Only one portion of the data is to be written out: from the line bearing "Ah, the eternal" through the line bearing "sparkling cider, the". Write it exactly as it appears.

+++ Excerpted records

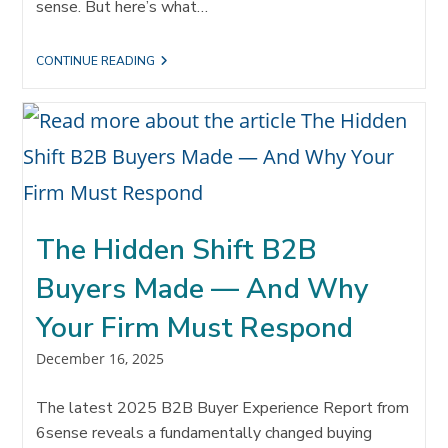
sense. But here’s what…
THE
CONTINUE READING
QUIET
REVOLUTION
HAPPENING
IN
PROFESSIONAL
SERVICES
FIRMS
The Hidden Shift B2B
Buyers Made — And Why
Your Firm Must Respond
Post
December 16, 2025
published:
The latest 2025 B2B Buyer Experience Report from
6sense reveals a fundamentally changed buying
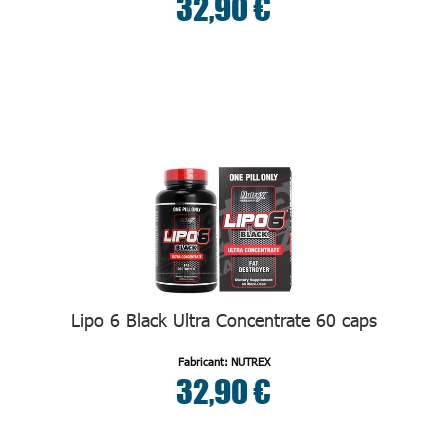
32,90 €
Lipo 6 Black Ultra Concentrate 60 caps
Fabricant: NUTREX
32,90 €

++++++
+++ Excerpted records

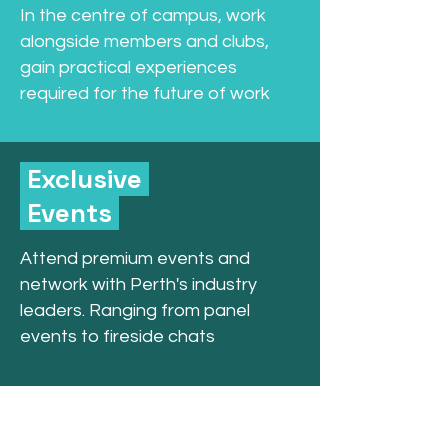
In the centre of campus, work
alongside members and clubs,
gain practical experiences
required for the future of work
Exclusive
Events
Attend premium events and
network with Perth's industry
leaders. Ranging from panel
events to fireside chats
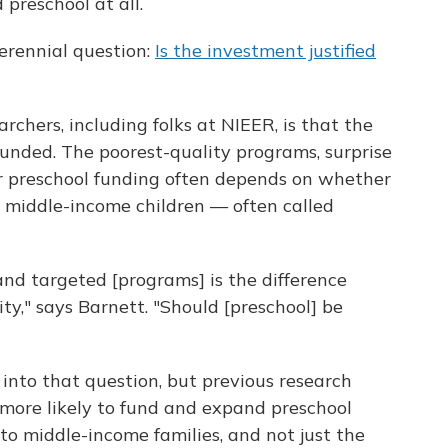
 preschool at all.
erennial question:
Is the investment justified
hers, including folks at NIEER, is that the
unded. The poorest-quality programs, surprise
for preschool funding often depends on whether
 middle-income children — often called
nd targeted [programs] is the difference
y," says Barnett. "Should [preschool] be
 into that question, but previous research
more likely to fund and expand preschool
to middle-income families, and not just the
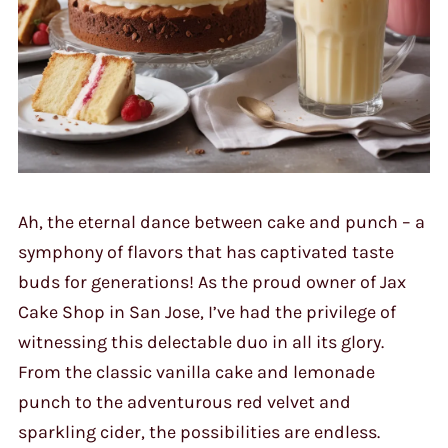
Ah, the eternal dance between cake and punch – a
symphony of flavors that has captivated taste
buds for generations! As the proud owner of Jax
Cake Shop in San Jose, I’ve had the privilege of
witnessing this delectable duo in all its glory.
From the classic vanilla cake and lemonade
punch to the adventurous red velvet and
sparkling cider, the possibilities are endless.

++++++
+++ Excerpted records

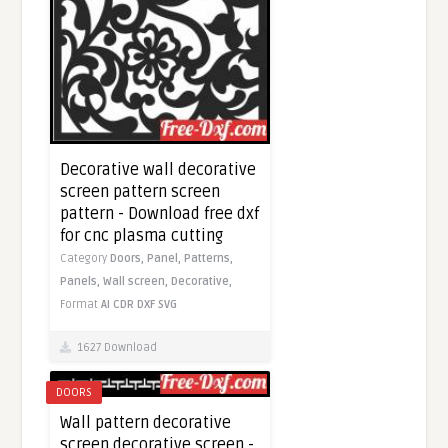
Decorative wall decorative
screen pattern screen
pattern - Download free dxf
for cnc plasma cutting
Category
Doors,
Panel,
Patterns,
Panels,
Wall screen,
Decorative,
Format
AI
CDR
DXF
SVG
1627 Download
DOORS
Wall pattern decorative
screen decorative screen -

++++++

Task answer
Ah, the eternal dance between cake and punch – a
symphony of flavors that has captivated taste
buds for generations! As the proud owner of Jax
Cake Shop in San Jose, I’ve had the privilege of
witnessing this delectable duo in all its glory.
From the classic vanilla cake and lemonade
punch to the adventurous red velvet and
sparkling cider, the possibilities are endless.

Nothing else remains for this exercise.